Abstract: Two vehicle chassis design tasks were solved by decomposition-based multi-disciplinary
optimisation (MDO) methods, namely collaborative optimisation (CO) and analytical target cascad-
ing (ATC). A passive suspension system was optimised by applying both CO and ATC. Multiple
parameters of the spring and damper were selected as design variables. The discomfort, road holding,
and total mass of the spring–damper combination were the objective functions. An electric vehicle
(EV) powertrain design problem was considered as the second test case. Energy consumption and
gradeability were optimised by including the design of the electric motor and the battery pack layout.
The standard single-level all-in-one (AiO) multi-objective optimisation method was compared with
ATC and CO methods. AiO methods showed some limitations in terms of efficiency and accuracy.

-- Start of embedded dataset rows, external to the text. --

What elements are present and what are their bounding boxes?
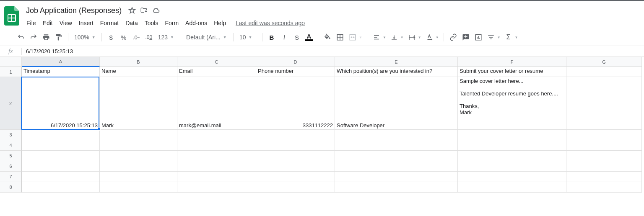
menu-file[interactable]: File [23, 18, 39, 28]
strikethrough-button[interactable]: S [291, 31, 303, 43]
menu-insert[interactable]: Insert [76, 18, 96, 28]
col-header-A[interactable]: A [22, 57, 100, 67]
bold-button[interactable]: B [266, 31, 278, 43]
column-headers: A B C D E F G [22, 57, 642, 67]
text-rotation-button[interactable]: ▼ [423, 31, 440, 43]
cell-A8[interactable] [22, 182, 100, 193]
insert-comment-button[interactable] [460, 31, 472, 43]
fill-color-button[interactable] [322, 31, 333, 43]
cells-grid: Timestamp Name Email Phone number Which … [22, 67, 642, 193]
cell-A7[interactable] [22, 172, 100, 182]
cloud-status-icon[interactable] [152, 7, 160, 14]
h-align-button[interactable]: ▼ [371, 31, 387, 43]
cell-A2[interactable]: 6/17/2020 15:25:13 [22, 77, 100, 130]
menu-addons[interactable]: Add-ons [182, 18, 210, 28]
selection-handle[interactable] [98, 128, 101, 131]
col-header-D[interactable]: D [256, 57, 335, 67]
star-icon[interactable] [128, 7, 136, 14]
document-title[interactable]: Job Application (Responses) [23, 5, 124, 16]
decrease-decimal-button[interactable]: .0_ [130, 31, 142, 43]
italic-button[interactable]: I [278, 31, 290, 43]
cell-E2[interactable]: Software Developer [335, 77, 458, 130]
col-header-C[interactable]: C [177, 57, 256, 67]
filter-button[interactable]: ▼ [485, 31, 502, 43]
menu-bar: File Edit View Insert Format Data Tools … [23, 17, 641, 29]
move-icon[interactable] [140, 7, 148, 14]
cell-E1[interactable]: Which position(s) are you interested in? [335, 67, 458, 77]
row-header-4[interactable]: 4 [0, 140, 22, 151]
fx-icon: fx [0, 48, 22, 55]
redo-button[interactable] [28, 31, 39, 43]
functions-button[interactable]: Σ▼ [503, 31, 519, 43]
paint-format-button[interactable] [53, 31, 65, 43]
col-header-B[interactable]: B [100, 57, 177, 67]
zoom-dropdown[interactable]: 100%▼ [72, 32, 98, 43]
undo-button[interactable] [15, 31, 27, 43]
row-headers: 1 2 3 4 5 6 7 8 [0, 67, 22, 193]
last-edit-link[interactable]: Last edit was seconds ago [236, 20, 305, 26]
cell-D2[interactable]: 3331112222 [256, 77, 335, 130]
toolbar: 100%▼ $ % .0_ .00 123▼ Default (Ari...▼ … [0, 29, 644, 46]
row-header-6[interactable]: 6 [0, 161, 22, 172]
row-header-7[interactable]: 7 [0, 172, 22, 182]
menu-help[interactable]: Help [211, 18, 229, 28]
menu-form[interactable]: Form [162, 18, 182, 28]
cell-G1[interactable] [566, 67, 642, 77]
row-header-8[interactable]: 8 [0, 182, 22, 193]
row-header-3[interactable]: 3 [0, 130, 22, 140]
v-align-button[interactable]: ▼ [388, 31, 405, 43]
row-header-5[interactable]: 5 [0, 151, 22, 161]
format-percent-button[interactable]: % [118, 31, 130, 43]
col-header-E[interactable]: E [335, 57, 458, 67]
select-all-corner[interactable] [0, 57, 22, 67]
font-family-dropdown[interactable]: Default (Ari...▼ [184, 32, 230, 43]
formula-bar: fx 6/17/2020 15:25:13 [0, 46, 644, 57]
row-header-2[interactable]: 2 [0, 77, 22, 130]
insert-chart-button[interactable] [473, 31, 484, 43]
formula-input[interactable]: 6/17/2020 15:25:13 [22, 48, 644, 54]
col-header-F[interactable]: F [458, 57, 566, 67]
cell-A5[interactable] [22, 151, 100, 161]
print-button[interactable] [40, 31, 52, 43]
cell-A3[interactable] [22, 130, 100, 140]
menu-tools[interactable]: Tools [142, 18, 161, 28]
cell-C2[interactable]: mark@email.mail [177, 77, 256, 130]
cell-A1[interactable]: Timestamp [22, 67, 100, 77]
header: Job Application (Responses) File Edit Vi… [0, 1, 644, 29]
cell-A6[interactable] [22, 161, 100, 172]
col-header-G[interactable]: G [566, 57, 642, 67]
cell-G2[interactable] [566, 77, 642, 130]
insert-link-button[interactable] [447, 31, 459, 43]
cell-A4[interactable] [22, 140, 100, 151]
menu-edit[interactable]: Edit [40, 18, 56, 28]
borders-button[interactable] [334, 31, 346, 43]
cell-F1[interactable]: Submit your cover letter or resume [458, 67, 566, 77]
format-currency-button[interactable]: $ [105, 31, 117, 43]
row-header-1[interactable]: 1 [0, 67, 22, 77]
menu-view[interactable]: View [57, 18, 75, 28]
font-size-dropdown[interactable]: 10▼ [237, 32, 259, 43]
menu-data[interactable]: Data [122, 18, 141, 28]
increase-decimal-button[interactable]: .00 [143, 31, 155, 43]
sheets-logo[interactable] [3, 5, 20, 27]
cell-B2[interactable]: Mark [100, 77, 177, 130]
more-formats-dropdown[interactable]: 123▼ [156, 32, 177, 43]
text-wrap-button[interactable]: ▼ [406, 31, 423, 43]
text-color-button[interactable]: A [304, 33, 314, 41]
cell-C1[interactable]: Email [177, 67, 256, 77]
cell-D1[interactable]: Phone number [256, 67, 335, 77]
cell-F2[interactable]: Sample cover letter here... Talented Dev… [458, 77, 566, 130]
merge-cells-button[interactable]: ▼ [347, 31, 364, 43]
menu-format[interactable]: Format [97, 18, 122, 28]
cell-B1[interactable]: Name [100, 67, 177, 77]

ATC proved to be the best choice for the design problems presented in this paper, since it provided
solutions with good accuracy in a very efficient way. The proposed investigation on MDO methods
can be useful for designers, to choose the proper optimisation approach, while solving complex
vehicle design problems.
Keywords: multi-disciplinary optimisation; analytical target cascading; collaborative optimisation;
passive suspension; electric vehicle powertrain
1. Introduction
In the automotive field, multi-disciplinary design problems typically involve several
groups of experts. They are responsible for different performances and for designing
different subsystems that constitute the vehicle. The expert groups must interact during
the development process. Some groups are responsible for the design (e.g., the body,
the powertrain, the suspension system, etc.), while other groups are responsible for different
performance metrics (e.g., handling, safety, noise, vibration, and harshness (NVH), etc.).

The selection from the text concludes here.